I am not sure whether you are using ht1 to represent time, in which case I think that you would do better not to use a global variable ht1, but instead use the state structure state.time. But I could easily be wrong.
When you include a nonlinear function for f, the solver solves a sequence of linear problems, and iterates to attempt to find a fixed point for the nonlinear problem. This is the reason that there are many more function evaluations.
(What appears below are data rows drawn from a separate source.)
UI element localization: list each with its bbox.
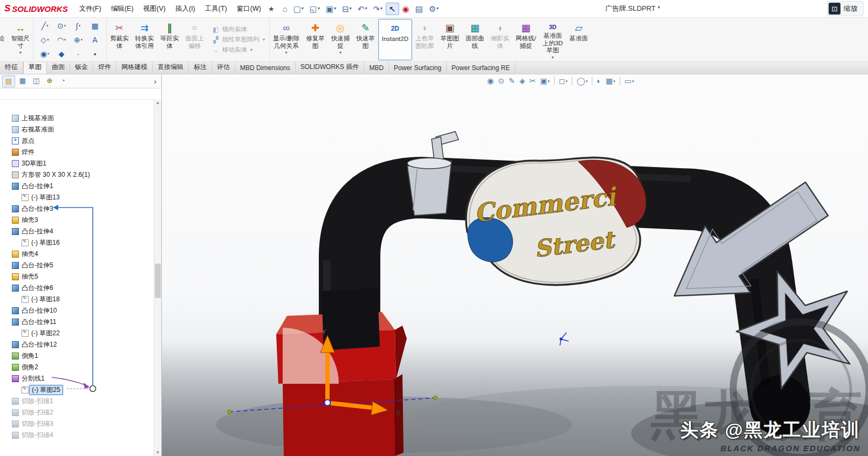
ribbon-button[interactable]: 智能尺 寸 ▾ bbox=[8, 19, 33, 60]
ribbon-tab[interactable]: Power Surfacing RE bbox=[447, 62, 515, 74]
ribbon-button[interactable]: 等距实 体 ▾ bbox=[157, 19, 182, 60]
ribbon-tab[interactable]: 钣金 bbox=[70, 62, 93, 74]
sketch-entity-button[interactable]: ◉ ▾ bbox=[37, 47, 53, 60]
quick-tool-button[interactable]: ⊟ ▾ bbox=[339, 3, 354, 15]
sketch-entity-button[interactable]: ╱ ▾ bbox=[37, 19, 53, 32]
menu-item[interactable]: 视图(V) bbox=[138, 1, 170, 17]
ribbon-tab[interactable]: 标注 bbox=[189, 62, 212, 74]
panel-tab[interactable]: ▤ bbox=[2, 75, 15, 87]
sketch-entity-button[interactable]: ▪ ▾ bbox=[87, 47, 103, 60]
panel-tab[interactable]: ◫ bbox=[30, 75, 42, 86]
quick-tool-button[interactable]: ↶ ▾ bbox=[355, 3, 370, 15]
quick-tool-button[interactable]: ▤ ▾ bbox=[413, 3, 426, 15]
panel-scrollbar[interactable]: ▲ ▼ bbox=[154, 99, 161, 456]
sketch-entity-button[interactable]: ◆ ▾ bbox=[53, 47, 70, 60]
sketch-entity-button[interactable]: · ▾ bbox=[70, 47, 86, 60]
ribbon-button[interactable]: 草图绘 制 ▾ bbox=[0, 19, 8, 60]
ribbon-button[interactable]: 侧影实 体 ▾ bbox=[487, 19, 512, 60]
scroll-down-arrow[interactable]: ▼ bbox=[154, 450, 161, 455]
ribbon-tab[interactable]: 曲面 bbox=[47, 62, 70, 74]
quick-tool-button[interactable]: ◉ ▾ bbox=[400, 3, 412, 15]
tree-item[interactable]: 凸台-拉伸6 bbox=[0, 282, 161, 294]
tree-item[interactable]: (-) 草图13 bbox=[0, 192, 161, 203]
ribbon-button[interactable]: 曲面上 偏移 ▾ bbox=[182, 19, 208, 60]
ribbon-button[interactable]: 基准面 ▾ bbox=[566, 19, 591, 60]
heads-up-tool[interactable]: ◻ ▾ bbox=[557, 76, 569, 86]
scrollbar-thumb[interactable] bbox=[155, 264, 161, 298]
ribbon-tab[interactable]: MBD bbox=[364, 62, 389, 74]
heads-up-tool[interactable]: ◈ ▾ bbox=[518, 76, 527, 86]
ribbon-button[interactable]: Instant2D ▾ bbox=[378, 19, 412, 60]
heads-up-tool[interactable]: ▾ bbox=[554, 77, 555, 85]
ribbon-button[interactable]: 快速草 图 ▾ bbox=[353, 19, 378, 60]
heads-up-tool[interactable]: ▾ bbox=[592, 77, 592, 85]
quick-tool-button[interactable]: ▣ ▾ bbox=[323, 3, 339, 15]
heads-up-tool[interactable]: ⊙ ▾ bbox=[496, 76, 506, 86]
tree-item[interactable]: 3D草图1 bbox=[0, 158, 161, 169]
ribbon-button[interactable]: 草图图 片 ▾ bbox=[437, 19, 462, 60]
sketch-entity-button[interactable]: A ▾ bbox=[87, 33, 103, 46]
sketch-entity-button[interactable]: ⊙ ▾ bbox=[53, 19, 70, 32]
menu-item[interactable]: 编辑(E) bbox=[106, 1, 139, 17]
heads-up-tool[interactable]: ◐ ▾ bbox=[595, 76, 603, 86]
zoom-widget[interactable]: ⊡ 缩放 bbox=[827, 1, 864, 16]
sketch-entity-button[interactable]: ⊕ ▾ bbox=[70, 33, 86, 46]
menu-item[interactable]: 插入(I) bbox=[170, 1, 200, 17]
ribbon-button[interactable]: 网格线/ 捕捉 ▾ bbox=[512, 19, 539, 60]
tree-item[interactable]: (-) 草图16 bbox=[0, 237, 161, 248]
tree-item[interactable]: 切除-扫描4 bbox=[0, 430, 161, 441]
tree-item[interactable]: 上视基准面 bbox=[0, 113, 161, 124]
heads-up-tool[interactable]: ▦ ▾ bbox=[604, 76, 617, 86]
model-viewport[interactable]: 黑龙教育 bbox=[162, 74, 868, 456]
ribbon-tab[interactable]: 焊件 bbox=[93, 62, 117, 74]
menu-item[interactable]: 工具(T) bbox=[200, 1, 232, 17]
tree-item[interactable]: 凸台-拉伸10 bbox=[0, 305, 161, 316]
quick-tool-button[interactable]: ↖ ▾ bbox=[386, 3, 399, 15]
heads-up-tool[interactable]: ✎ ▾ bbox=[507, 76, 517, 86]
menu-item[interactable]: 窗口(W) bbox=[232, 1, 266, 17]
panel-filter-row[interactable] bbox=[0, 88, 161, 100]
ribbon-stack-button[interactable]: 移动实体 ▾ bbox=[211, 46, 265, 54]
quick-tool-button[interactable]: ▢ ▾ bbox=[291, 3, 306, 15]
menu-item[interactable]: 文件(F) bbox=[74, 1, 106, 17]
ribbon-stack-button[interactable]: 线性草图阵列 ▾ bbox=[211, 36, 265, 44]
tree-item[interactable]: 凸台-拉伸3 bbox=[0, 203, 161, 215]
tree-item[interactable]: 凸台-拉伸11 bbox=[0, 316, 161, 328]
ribbon-button[interactable]: 转换实 体引用 ▾ bbox=[132, 19, 158, 60]
quick-tool-button[interactable]: ↷ ▾ bbox=[370, 3, 385, 15]
ribbon-button[interactable]: 显示/删除 几何关系 ▾ bbox=[270, 19, 303, 60]
tree-item[interactable]: (-) 草图25 bbox=[0, 384, 161, 396]
ribbon-tab[interactable]: 网格建模 bbox=[117, 62, 153, 74]
sketch-entity-button[interactable]: ◠ ▾ bbox=[53, 33, 70, 46]
ribbon-tab[interactable]: 草图 bbox=[23, 62, 47, 74]
quick-tool-button[interactable]: ⌂ ▾ bbox=[280, 3, 290, 15]
ribbon-button[interactable]: 剪裁实 体 ▾ bbox=[107, 19, 132, 60]
tree-item[interactable]: 抽壳4 bbox=[0, 248, 161, 260]
tree-item[interactable]: 倒角1 bbox=[0, 350, 161, 362]
ribbon-tab[interactable]: 特征 bbox=[0, 62, 23, 74]
ribbon-button[interactable]: 面部曲 线 ▾ bbox=[462, 19, 488, 60]
pin-toolbar-icon[interactable]: ★ bbox=[268, 5, 275, 13]
tree-item[interactable]: 右视基准面 bbox=[0, 124, 161, 135]
quick-tool-button[interactable]: ⚙ ▾ bbox=[426, 3, 441, 15]
sketch-entity-button[interactable]: ∫ ▾ bbox=[70, 19, 86, 32]
sketch-entity-button[interactable]: ◇ ▾ bbox=[37, 33, 53, 46]
ribbon-button[interactable]: 修复草 图 ▾ bbox=[303, 19, 328, 60]
tree-item[interactable]: 凸台-拉伸5 bbox=[0, 260, 161, 271]
ribbon-tab[interactable]: MBD Dimensions bbox=[235, 62, 296, 74]
panel-tab[interactable]: ◔ bbox=[57, 75, 69, 86]
tree-item[interactable]: 凸台-拉伸4 bbox=[0, 226, 161, 237]
tree-item[interactable]: 凸台-拉伸12 bbox=[0, 339, 161, 350]
quick-tool-button[interactable]: ◱ ▾ bbox=[307, 3, 323, 15]
heads-up-tool[interactable]: ▣ ▾ bbox=[538, 76, 551, 86]
heads-up-tool[interactable]: ✂ ▾ bbox=[528, 76, 537, 86]
heads-up-tool[interactable]: ▭ ▾ bbox=[623, 76, 636, 86]
panel-tab[interactable]: ⊕ bbox=[44, 75, 56, 86]
tree-item[interactable]: (-) 草图22 bbox=[0, 328, 161, 339]
tree-item[interactable]: 焊件 bbox=[0, 147, 161, 158]
sketch-entity-button[interactable]: ▦ ▾ bbox=[87, 19, 103, 32]
ribbon-stack-button[interactable]: 镜向实体 ▾ bbox=[211, 25, 265, 33]
heads-up-tool[interactable]: ◯ ▾ bbox=[575, 76, 589, 86]
ribbon-tab[interactable]: Power Surfacing bbox=[389, 62, 447, 74]
heads-up-tool[interactable]: ▾ bbox=[620, 77, 620, 85]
For a sketch of the nonlinear solver, see Nonlinear Equations.
Alan Weiss
MATLAB mathematical toolbox documentation

1 Comment

Thank you for your response. ht1 in this case represents the half-life of the molecule, which I define at the start of my code, so I think I have to use a global variable here.
But if the nonlinearity is the problem here, why does the secretion, which only takes place at distinct coordinates and does not follow a special pattern not cause a similar result?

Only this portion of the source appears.